- Directed by: Loira Limbal
- Edited by: Malika Zouhali-Worrall
- Music by: Osei Essed
- Release date: 2020;
- Country: United States
- Language: English

= Through the Night (2020 film) =

Through the Night is a 2020 American documentary film. It depicts the lives of an owner of a 24/7 children’s daycare and three working mothers who bring their children there.

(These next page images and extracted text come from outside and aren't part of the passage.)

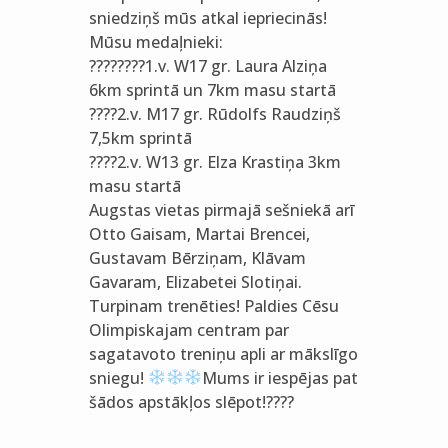
sniedziņš mūs atkal iepriecinās!
Mūsu medaļnieki:
????????1.v. W17 gr. Laura Alziņa
6km sprintā un 7km masu startā
????2.v. M17 gr. Rūdolfs Raudziņš
7,5km sprintā
????2.v. W13 gr. Elza Krastiņa 3km
masu startā
Augstas vietas pirmajā sešniekā arī
Otto Gaisam, Martai Brencei,
Gustavam Bērziņam, Klāvam
Gavaram, Elizabetei Slotiņai.
Turpinam trenēties! Paldies Cēsu
Olimpiskajam centram par
sagatavoto treniņu apli ar mākslīgo
sniegu!
Mums ir iespējas pat
šādos apstākļos slēpot!????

The film premiered at the 2020 BlackStar Film Festival, where it was nominated for Best Feature Documentary. It later aired as part of POV on PBS on May 10, 2021.

==Reception==

Peter Sobczynski of RogerEbert.com gave the film three out of four stars and wrote, "Through the Night starts off as an inspirational documentary about a woman who diligently performs the kind of service whose very existence may not have even occurred to some people, but which has proven to be a godsend to others. On that level, the film works well enough as like an extended version of a feel-good item you might have seen on the news back in those long-ago times when "slow news days" were a thing. However, as Loira Limbal's film goes on, a second and altogether deeper narrative begins to emerge, as the film becomes a quiet, unsparing indictment of the long-standing failures of America's social safety net, and how people like the central character here go to extraordinary lengths to fill holes in the system that the government either cannot or will not fix."